Flowchart: How should I run containers on AWS?

[+] atomland|4 years ago|reply

I run multiple small EKS clusters at a small company. It doesn’t cost anywhere near $1 million per year, even taking my salary into account. If you don’t factor in my salary, it’s maybe $50k per year, and that’s for 4 clusters.

Honestly this flowchart is kind of a mess, and I certainly wouldn’t recommend it to anyone.

[+] dzikimarian|4 years ago|reply

Same here. Multiple java/php applications on EKS. It got much better when we found a few guys who focused on resolving the issues instead complaining how hard kubernetes is.

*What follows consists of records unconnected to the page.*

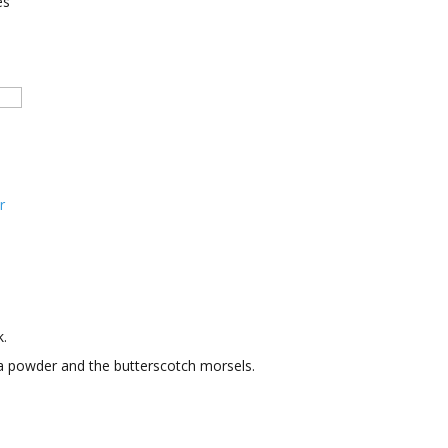
es
r
.
oa powder and the butterscotch morsels.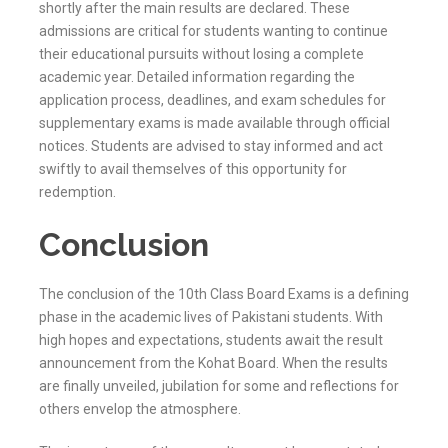
shortly after the main results are declared. These
admissions are critical for students wanting to continue
their educational pursuits without losing a complete
academic year. Detailed information regarding the
application process, deadlines, and exam schedules for
supplementary exams is made available through official
notices. Students are advised to stay informed and act
swiftly to avail themselves of this opportunity for
redemption.
Conclusion
The conclusion of the 10th Class Board Exams is a defining
phase in the academic lives of Pakistani students. With
high hopes and expectations, students await the result
announcement from the
Kohat
Board. When the results
are finally unveiled, jubilation for some and reflections for
others envelop the atmosphere.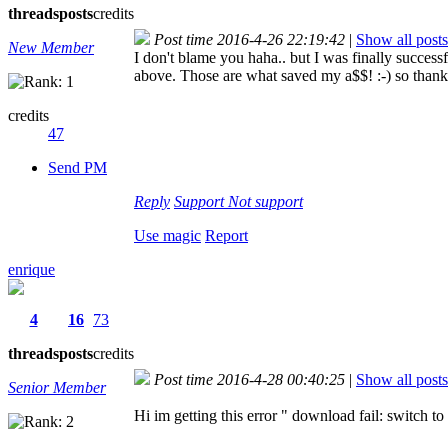
threads
posts
credits
Post time 2016-4-26 22:19:42
|
Show all posts
New Member
I don't blame you haha.. but I was finally success
above. Those are what saved my a$$! :-) so thank
credits
47
Send PM
Reply
Support
Not support
Use magic
Report
enrique
4
16
73
threads
posts
credits
Post time 2016-4-28 00:40:25
|
Show all posts
Senior Member
Hi im getting this error " download fail: switch to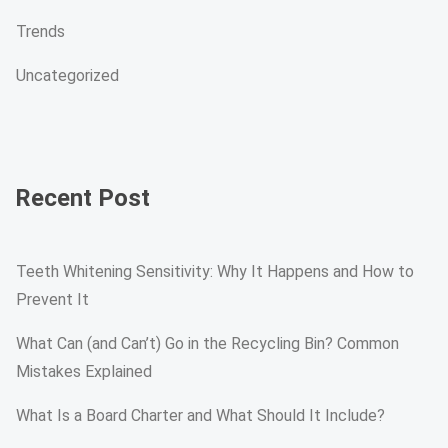
Trends
Uncategorized
Recent Post
Teeth Whitening Sensitivity: Why It Happens and How to
Prevent It
What Can (and Can’t) Go in the Recycling Bin? Common
Mistakes Explained
What Is a Board Charter and What Should It Include?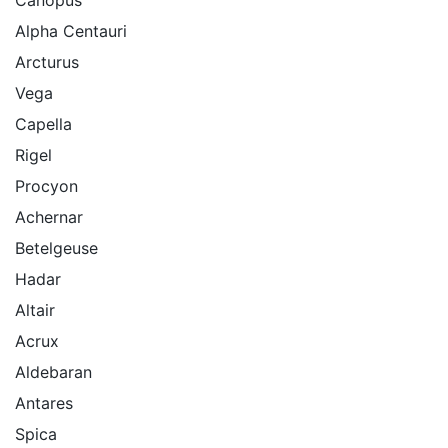
Alpha Centauri
Arcturus
Vega
Capella
Rigel
Procyon
Achernar
Betelgeuse
Hadar
Altair
Acrux
Aldebaran
Antares
Spica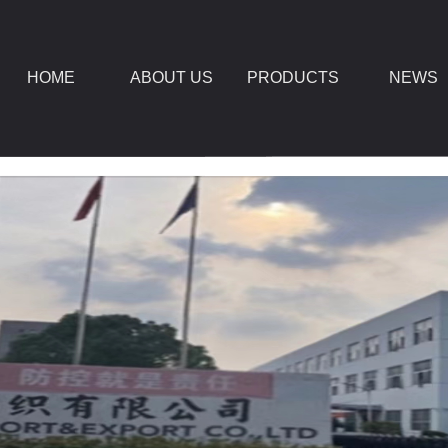
HOME
ABOUT US
PRODUCTS
NEWS
DOWNLOAD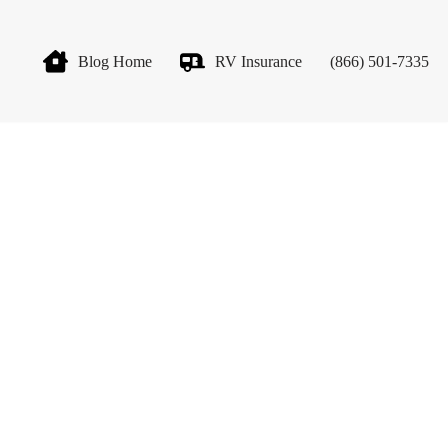
Blog Home
RV Insurance
(866) 501-7335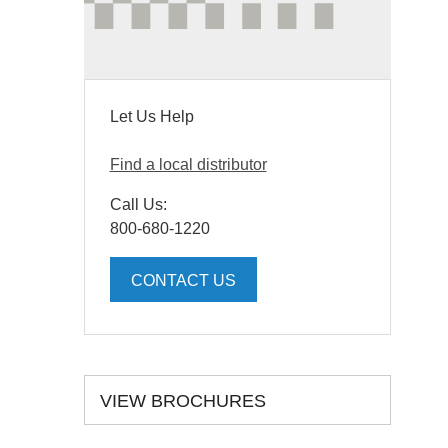
Let Us Help
Find a local distributor
Call Us:
800-680-1220
CONTACT US
VIEW BROCHURES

[+] larrymyers|4 years ago|reply

If you have the desire to understand the individual components of running infrastructure for docker containers I'd suggest the full hashicorp stack.

Running nomad, vault, consul together isn't difficult, and will get you a better understanding how to deploy 12 factor apps with good secret storage and service discovery.

Add in Traefik for routing and you've got an equivalent stack to k8s, but you can actually understand what each piece is doing and scale each component as needed.

If you're going to run this all on AWS you can stick to just EC2 and not have to drown in documentation for each new abstraction AWS launches.

As an added bonus nomad can run far more things than just containers, so you have an on-ramp for your legacy apps.

[+] tyingq|4 years ago|reply

I suppose one watch out is to not get too comfortable with the "isn't difficult" part. That seemed to be the root cause of the extended outage at Roblox. That the "it all works together" bit lulled them into not really researching the impact of changes.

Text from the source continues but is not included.